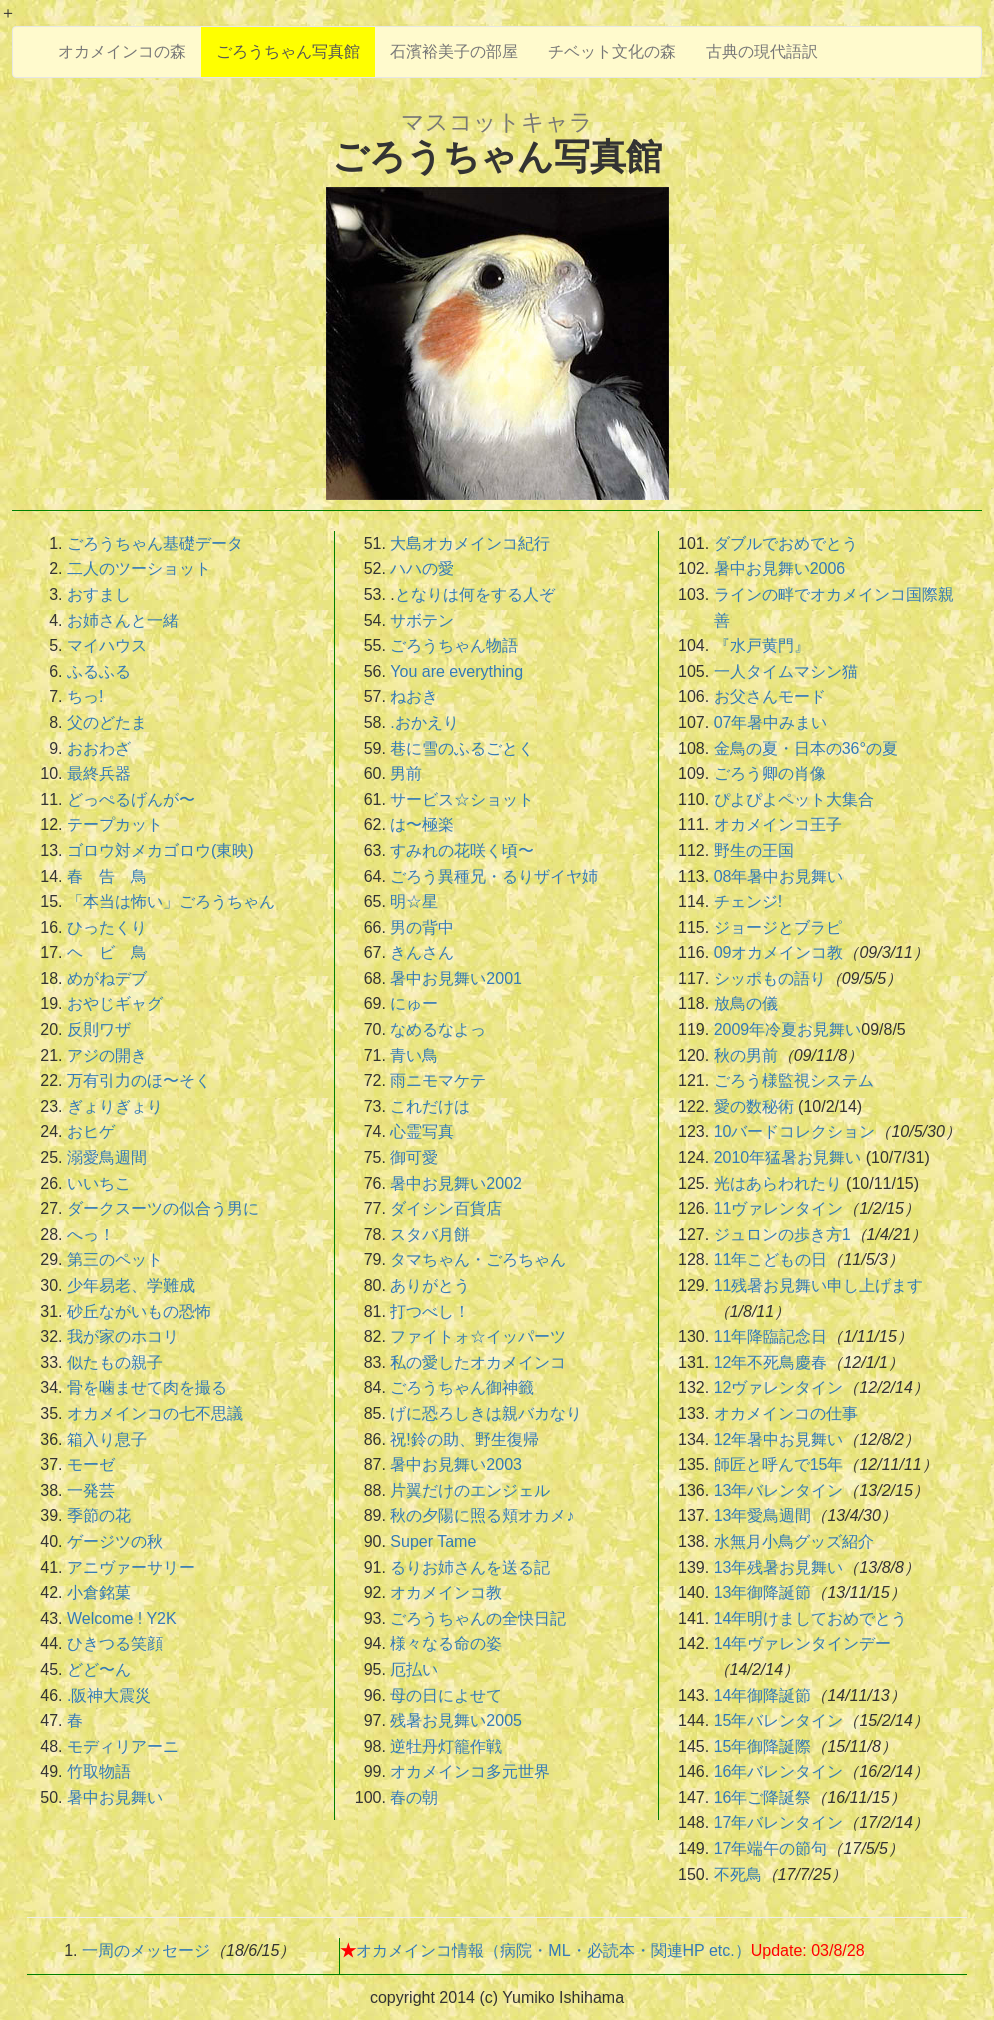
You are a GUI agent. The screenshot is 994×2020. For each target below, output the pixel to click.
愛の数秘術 (754, 1106)
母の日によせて (446, 1695)
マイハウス (107, 645)
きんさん (422, 952)
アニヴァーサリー (131, 1567)
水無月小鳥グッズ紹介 (794, 1541)
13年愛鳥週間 (763, 1515)
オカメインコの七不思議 (155, 1413)
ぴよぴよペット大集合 (794, 799)
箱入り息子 (107, 1439)
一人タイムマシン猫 (786, 671)
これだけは (430, 1106)
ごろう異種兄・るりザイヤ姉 (494, 876)
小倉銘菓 (99, 1592)
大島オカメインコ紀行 (470, 543)
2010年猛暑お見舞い (788, 1157)
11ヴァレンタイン (779, 1208)
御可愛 (414, 1157)
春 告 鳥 (107, 876)
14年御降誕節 (763, 1695)
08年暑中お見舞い (779, 876)
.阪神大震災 (109, 1695)
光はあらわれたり (778, 1183)
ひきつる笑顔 (115, 1643)
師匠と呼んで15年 (779, 1464)
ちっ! (85, 696)
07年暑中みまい (771, 722)
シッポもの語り (770, 978)
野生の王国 (754, 850)
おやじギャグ (115, 1003)
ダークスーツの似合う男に (163, 1208)
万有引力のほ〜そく (139, 1080)
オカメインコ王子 (778, 824)
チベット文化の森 (612, 51)
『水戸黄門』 (762, 645)
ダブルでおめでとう (786, 543)
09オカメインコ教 (779, 952)
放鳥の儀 (746, 1003)
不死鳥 (738, 1874)
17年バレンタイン (779, 1822)
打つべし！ (430, 1311)
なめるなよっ (438, 1029)
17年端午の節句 (771, 1848)
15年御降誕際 (763, 1746)
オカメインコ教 (446, 1592)
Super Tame (433, 1541)
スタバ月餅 (430, 1234)
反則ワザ (99, 1029)
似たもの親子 (115, 1362)
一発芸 (91, 1490)
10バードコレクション (795, 1131)
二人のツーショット (139, 568)
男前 (406, 773)
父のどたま (107, 722)
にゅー (414, 1003)
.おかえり (424, 722)
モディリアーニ (123, 1746)
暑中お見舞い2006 (780, 568)
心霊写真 (422, 1131)
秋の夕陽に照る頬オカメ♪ (482, 1515)
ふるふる (99, 671)
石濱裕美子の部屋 (454, 51)
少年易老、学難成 (131, 1285)
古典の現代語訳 (762, 51)
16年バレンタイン (779, 1771)
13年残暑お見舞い (779, 1567)
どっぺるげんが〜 (131, 799)
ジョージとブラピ (778, 927)
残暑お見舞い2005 (456, 1720)
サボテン (422, 620)
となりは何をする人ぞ (475, 594)
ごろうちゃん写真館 (288, 51)
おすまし (99, 594)
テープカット (115, 824)
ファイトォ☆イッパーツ (478, 1336)
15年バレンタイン (779, 1720)
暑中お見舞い (115, 1797)
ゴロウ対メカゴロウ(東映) (160, 850)
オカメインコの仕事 (786, 1413)
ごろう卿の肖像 (770, 773)
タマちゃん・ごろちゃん (478, 1259)
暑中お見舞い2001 (456, 978)
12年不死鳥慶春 (771, 1362)
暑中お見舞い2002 (456, 1183)
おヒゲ (91, 1131)
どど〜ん (99, 1669)
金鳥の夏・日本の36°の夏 (806, 748)
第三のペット (115, 1259)
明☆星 (414, 901)
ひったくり (107, 927)
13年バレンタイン (779, 1490)
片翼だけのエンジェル (470, 1490)
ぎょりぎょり (115, 1106)
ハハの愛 (422, 568)
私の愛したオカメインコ (478, 1362)
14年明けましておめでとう (811, 1618)
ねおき (414, 696)
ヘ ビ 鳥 (107, 952)
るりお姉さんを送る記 (470, 1567)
━━━━━━━━━━━━━━━━━━━━
The records above must be printed exactly, but the pictures they hold should be omitted.

Task answer:
You are a GUI agent. The screenshot is 994×2020. For each target below, output the pixel to click.
愛の数秘術 (754, 1106)
母の日によせて (446, 1695)
マイハウス (107, 645)
きんさん (422, 952)
アニヴァーサリー (131, 1567)
水無月小鳥グッズ紹介 (794, 1541)
13年愛鳥週間 (763, 1515)
オカメインコの七不思議 (155, 1413)
ぴよぴよペット大集合 (794, 799)
箱入り息子 (107, 1439)
一人タイムマシン猫 (786, 671)
これだけは (430, 1106)
ごろう異種兄・るりザイヤ姉 (494, 876)
小倉銘菓 (99, 1592)
大島オカメインコ紀行 (470, 543)
2010年猛暑お見舞い (788, 1157)
11ヴァレンタイン (779, 1208)
御可愛 (414, 1157)
春 告 鳥 (107, 876)
14年御降誕節 (763, 1695)
08年暑中お見舞い (779, 876)
.阪神大震災 (109, 1695)
光はあらわれたり (778, 1183)
ひきつる笑顔 (115, 1643)
師匠と呼んで15年 (779, 1464)
ちっ! (85, 696)
07年暑中みまい (771, 722)
シッポもの語り (770, 978)
野生の王国 (754, 850)
おやじギャグ (115, 1003)
ダークスーツの似合う男に (163, 1208)
万有引力のほ〜そく (139, 1080)
オカメインコ王子 (778, 824)
チベット文化の森 (612, 51)
『水戸黄門』 (762, 645)
ダブルでおめでとう (786, 543)
09オカメインコ教 (779, 952)
放鳥の儀 (746, 1003)
不死鳥 (738, 1874)
17年バレンタイン (779, 1822)
打つべし！ (430, 1311)
なめるなよっ (438, 1029)
17年端午の節句 (771, 1848)
15年御降誕際 (763, 1746)
オカメインコ教 (446, 1592)
Super Tame (433, 1541)
スタバ月餅 (430, 1234)
反則ワザ (99, 1029)
似たもの親子 (115, 1362)
一発芸 (91, 1490)
10バードコレクション (795, 1131)
二人のツーショット (139, 568)
男前 (406, 773)
父のどたま (107, 722)
にゅー (414, 1003)
.おかえり (424, 722)
モディリアーニ (123, 1746)
暑中お見舞い2006 (780, 568)
心霊写真 (422, 1131)
秋の夕陽に照る頬オカメ♪ (482, 1515)
ふるふる (99, 671)
石濱裕美子の部屋 (454, 51)
少年易老、学難成 (131, 1285)
古典の現代語訳 (762, 51)
16年バレンタイン (779, 1771)
13年残暑お見舞い (779, 1567)
どっぺるげんが〜 (131, 799)
ジョージとブラピ (778, 927)
残暑お見舞い2005 (456, 1720)
サボテン (422, 620)
となりは何をする人ぞ (475, 594)
ごろうちゃん写真館 (288, 51)
おすまし (99, 594)
テープカット (115, 824)
ファイトォ☆イッパーツ (478, 1336)
15年バレンタイン (779, 1720)
暑中お見舞い (115, 1797)
ゴロウ対メカゴロウ(東映) (160, 850)
オカメインコの仕事 (786, 1413)
ごろう卿の肖像 (770, 773)
タマちゃん・ごろちゃん (478, 1259)
暑中お見舞い2001 (456, 978)
12年不死鳥慶春 (771, 1362)
暑中お見舞い2002 (456, 1183)
おヒゲ (91, 1131)
どど〜ん (99, 1669)
金鳥の夏・日本の36°の夏 (806, 748)
第三のペット (115, 1259)
明☆星 (414, 901)
ひったくり (107, 927)
13年バレンタイン (779, 1490)
片翼だけのエンジェル (470, 1490)
ぎょりぎょり (115, 1106)
ハハの愛 (422, 568)
私の愛したオカメインコ (478, 1362)
14年明けましておめでとう (811, 1618)
ねおき (414, 696)
ヘ ビ 鳥 (107, 952)
るりお姉さんを送る記 (470, 1567)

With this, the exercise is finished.